Compute the impurity information from a sequence of subtrees by using an independent set. This function is used to select the best subtree among a sequence of subtrees.

impurity.cartgv(validation, tree_seq, tree)

Arguments

validation

a new data frame containing the same variables that "data".

tree_seq

the object returned by the function "extract_subtrees". It is a sequence of optimal subtrees obtained by applying the cost-complexity pruning method

tree

a fitted CARTGV tree. It is an object returned by the function "cartgv".

Value

a list with elements

  • impurete: a data frame containing the value of several impurity fucntions (in this order Gini, Entropy, misclassification rate) for each subtree of the sequence.
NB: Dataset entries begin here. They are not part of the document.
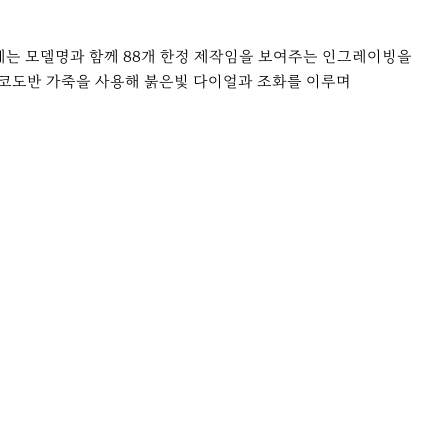
리에는 모델명과 함께 88개 한정 제작임을 보여주는 인그레이빙을
는 코도반 가죽을 사용해 붉은빛 다이얼과 조화를 이루며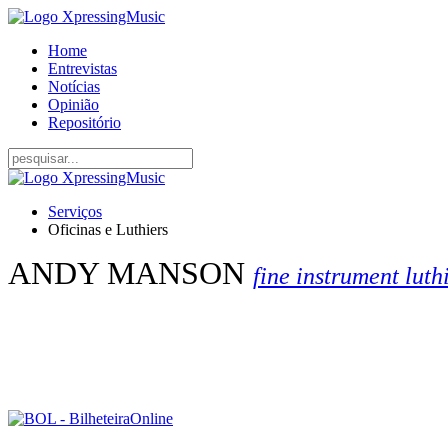
Home
Entrevistas
Notícias
Opinião
Repositório
Serviços
Oficinas e Luthiers
ANDY MANSON
fine instrument luth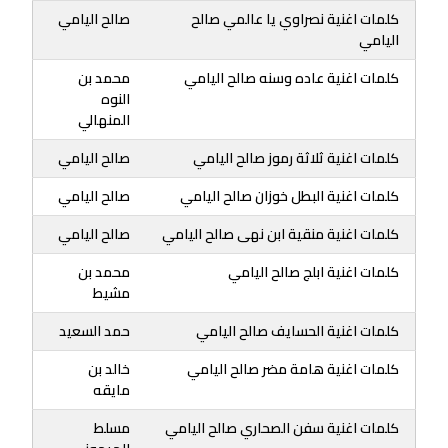
كلمات اغنية نصراوي يا عالمي صالح
صالح اليامي
اليامي
كلمات اغنية عاده وسنه صالح اليامي
محمد بن
النوه
المنهالي
كلمات اغنية ثلاثة رموز صالح اليامي
صالح اليامي
كلمات اغنية البطل خوزان صالح اليامي
صالح اليامي
كلمات اغنية منقية ابن نهى صالح اليامي
صالح اليامي
كلمات اغنية ابلج صالح اليامي
محمد بن
مشيط
كلمات اغنية الحسايف صالح اليامي
حمد السعيد
كلمات اغنية هامة مضر صالح اليامي
خالد بن
مايقه
كلمات اغنية سفن الصحاري صالح اليامي
مسلط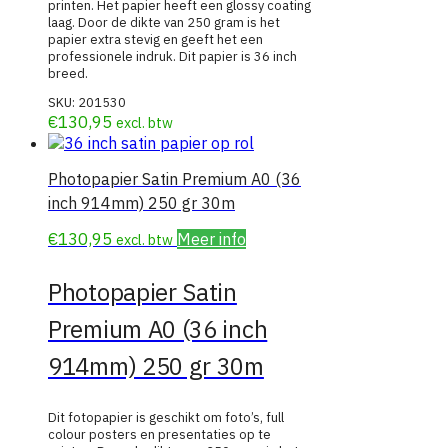
printen. Het papier heeft een glossy coating
laag. Door de dikte van 250 gram is het
papier extra stevig en geeft het een
professionele indruk. Dit papier is 36 inch
breed.
SKU:
201530
€
130,95
excl. btw
Photopapier Satin Premium A0 (36
inch 914mm) 250 gr 30m
€
130,95
Meer info
excl. btw
Photopapier Satin
Premium A0 (36 inch
914mm) 250 gr 30m
Dit fotopapier is geschikt om foto’s, full
colour posters en presentaties op te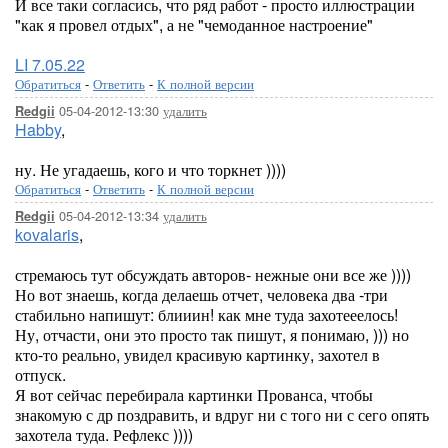
И все таки согласись, что ряд работ - просто иллюстрации
"как я провел отдых", а не "чемоданное настроение"
LI 7.05.22
Обратиться
-
Ответить
-
К полной версии
05-04-2012-13:30
удалить
Redgii
Habby
,
ну. Не угадаешь, кого и что торкнет ))))
Обратиться
-
Ответить
-
К полной версии
05-04-2012-13:34
удалить
Redgii
kovalaris
,
стремаюсь тут обсуждать авторов- нежные они все же ))))
Но вот знаешь, когда делаешь отчет, человека два -три
стабильно напишут: блииин! как мне туда захотееелось!
Ну, отчасти, они это просто так пишут, я понимаю, ))) но
кто-то реально, увидел красивую картинку, захотел в
отпуск.
Я вот сейчас перебирала картинки Прованса, чтобы
знакомую с др поздравить, и вдруг ни с того ни с сего опять
захотела туда. Рефлекс ))))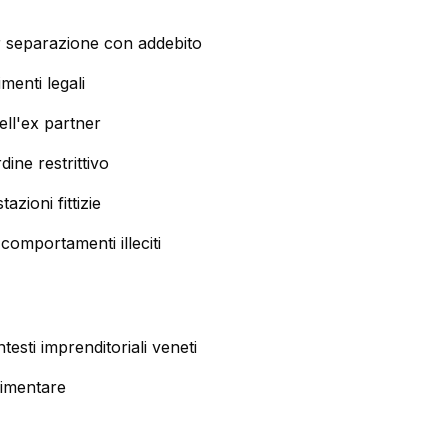
er separazione con addebito
enti legali
dell'ex partner
ine restrittivo
tazioni fittizie
comportamenti illeciti
testi imprenditoriali veneti
alimentare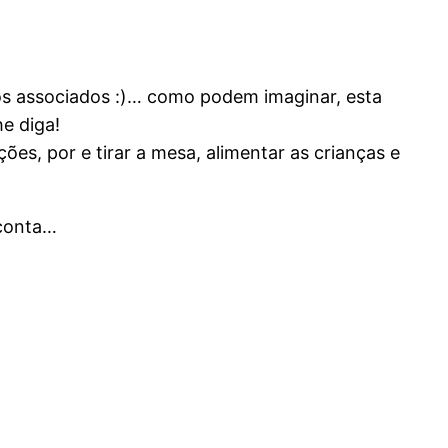
rios associados :)… como podem imaginar, esta
e diga!
ões, por e tirar a mesa, alimentar as crianças e
 conta…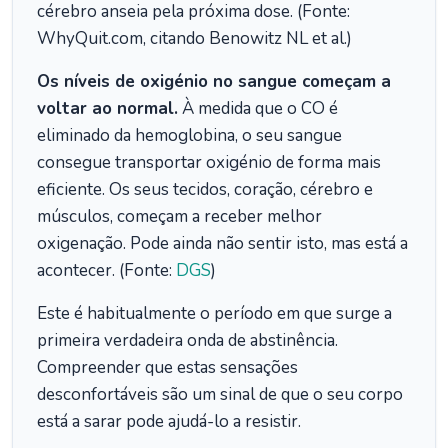
cérebro anseia pela próxima dose. (Fonte:
WhyQuit.com, citando Benowitz NL et al.)
Os níveis de oxigénio no sangue começam a
voltar ao normal.
À medida que o CO é
eliminado da hemoglobina, o seu sangue
consegue transportar oxigénio de forma mais
eficiente. Os seus tecidos, coração, cérebro e
músculos, começam a receber melhor
oxigenação. Pode ainda não sentir isto, mas está a
acontecer. (Fonte:
DGS
)
Este é habitualmente o período em que surge a
primeira verdadeira onda de abstinência.
Compreender que estas sensações
desconfortáveis são um sinal de que o seu corpo
está a sarar pode ajudá-lo a resistir.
The i-th row corresponds to the i-th subtree of the sequence.

  • pred: a list containing the prediction of the label for the data set "validation" based on each subtree. Precisely, the i-th element is the object returned by the function "predict_cartgv" for the i-th subtree nd by using the data set "validation".

  • summary_noeuds: a list containg for each subtree informations about the nodes (nom_noeuds: node name, N: number of observations in the node, N[Y=1]: number of observation with "Y=1" in the node, N[Y=0]: number of observation with "Y=0" in the node, P[Y=1]: estimated probability that an observation in the node is assigned to the label "Y=1", P[Y=1]: estimated probability that an observation in the node is assigned to the label "Y=0" and P[hat.Y!=Y]: misclassification rate in the node).